Researchers involved in the study hope that their findings will provide transparency into the world of commercial fishing and promote sustainability measures like creating untouchable reserves or fish farming. But these alternatives fail in addressing the bigger issues, like the existence of the demand in the first place, and the effect it continues to have on fishes and ecosystems worldwide, regardless of “sustainability” efforts.

While fish farming has often been viewed as a solution to commercial fishing, it ignores the environmental hazards and questionable ethics associated with the practice. First off, a great number of fishes caught in the wild are required to feed fishes trapped in farms. It takes ten pounds of fish to create 2.2 pounds of fishmeal. Farms also severely damage the ecosystems where they are located. Since maximum production efficiency is about the only thing that matters to these operations, they densely pack fishes in pens. The accumulated feces and putrid living conditions deplete the water around farms of oxygen, and play host to numerous deadly parasites and viruses. Additionally, natural buffers like mangrove forests are often destroyed to make room for farming operations. Without a natural buffer between land and ocean, coastal animal (human and non-human) populations are more susceptible to devastation associated with natural disasters and erosion.

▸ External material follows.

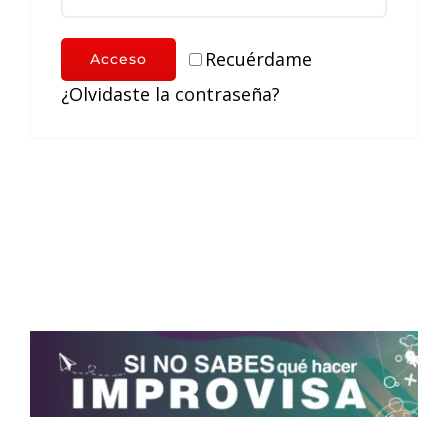
Recuérdame
Acceso
¿Olvidaste la contraseña?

Now, more than ever, it is critical to examine our relationship with fish. Marine biologist Sylvia Earle told National Geographic in 2003, “I have heard that the record for a bluefin tuna, a 440-pound (200-kilogram) specimen, sold for $180,000. So this kind of exploitation is not for the starving millions, but driven by high-end appetites.” Earle, who received the American Humanist Association’s Isaac Asimov Science Award last year, went on to say:

Most people also don’t know how bad it is for us to be eating so much fish, not only because of the destruction of an ecosystem vital to survival but also because the big predatory fish are full of the toxins and other pollutants that we cast into the oceans. It’s not as healthy to eat fish as most people believe.

With all this evidence pointing at the devastation fishing causes not only to fish but to global ecosystems as well, why do we continue to support the industry? It’s so important that we take a step back from our practices and consider the moral implications of our relationship with fish. It’s too easy for us to forgo conversation on the individual lives of fishes, and for too long we have avoided it altogether. How unfortunate that we dismiss the varied and vast inhabitants of the ocean simply because it’s harder to understand them and because we’re used to a world that exploits them. Breakthroughs in ethology, sociobiology, neurobiology, and ecology have made it easier for us to understand their lives. As humanists, we must remain curious and open ourselves to learning more—for their sakes, for our sakes, and for our planet’s sake.